TASK OBJECTIVE: State, as a single number, how many lines in the data below contain "when".
··· DATA SUPPLIED ···
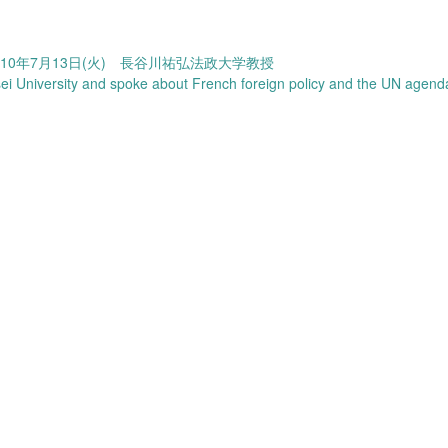
10年7月13日(火) 長谷川祐弘法政大学教授
 University and spoke about French foreign policy and the UN agen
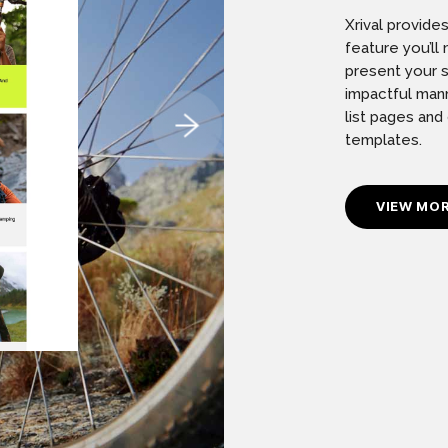
Xrival provide
feature you’l
present your s
impactful mann
list pages and
templates.
VIEW MO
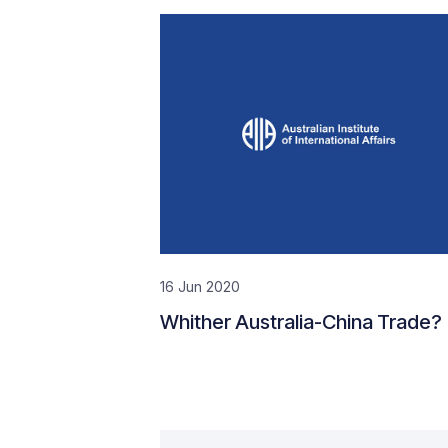
16 Jun 2020
Whither Australia-China Trade?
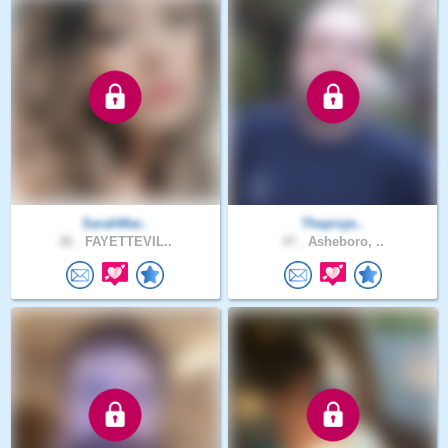
SarahMar..
Theproje..
26 .
FAYETTEVIL..
47 .
Asheboro, ..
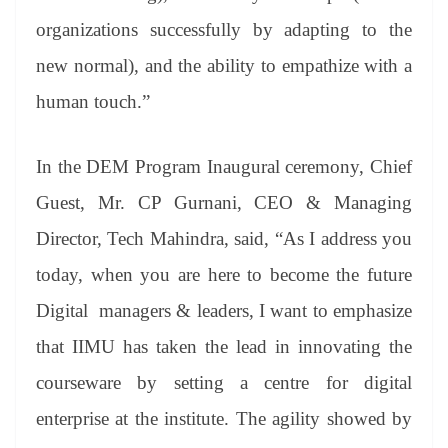
organizations successfully by adapting to the
new normal), and the ability to empathize with a
human touch.”
In the DEM Program Inaugural ceremony, Chief
Guest, Mr. CP Gurnani, CEO & Managing
Director, Tech Mahindra, said, “As I address you
today, when you are here to become the future
Digital managers & leaders, I want to emphasize
that IIMU has taken the lead in innovating the
courseware by setting a centre for digital
enterprise at the institute. The agility showed by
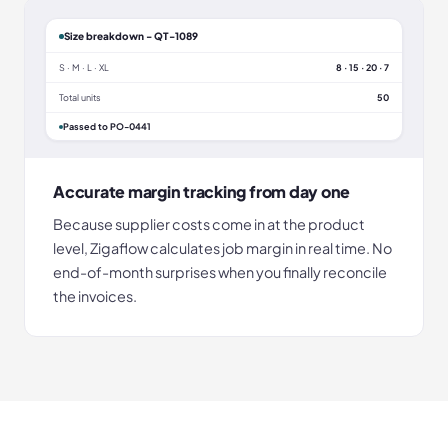
Size breakdown - QT-1089
S · M · L · XL
8 · 15 · 20 · 7
Total units
50
Passed to PO-0441
Accurate margin tracking from day one
Because supplier costs come in at the product
level, Zigaflow calculates job margin in real time. No
end-of-month surprises when you finally reconcile
the invoices.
···
SOLUTION: 2